TASK DETAILS — Although the records contain pictures, the copy must not; reproduce everything else in them exactly.

PROVIDED INFORMATION —
------

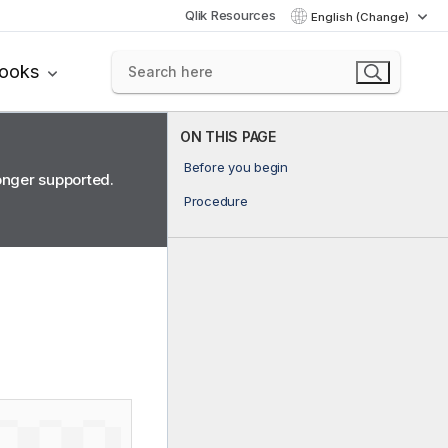
Qlik Resources
English (Change)
books
ON THIS PAGE
Before you begin
longer supported.
Procedure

------

EXERCISE RESULT —
Qlik Resources
English (Change)
books
ON THIS PAGE
Before you begin
longer supported.
Procedure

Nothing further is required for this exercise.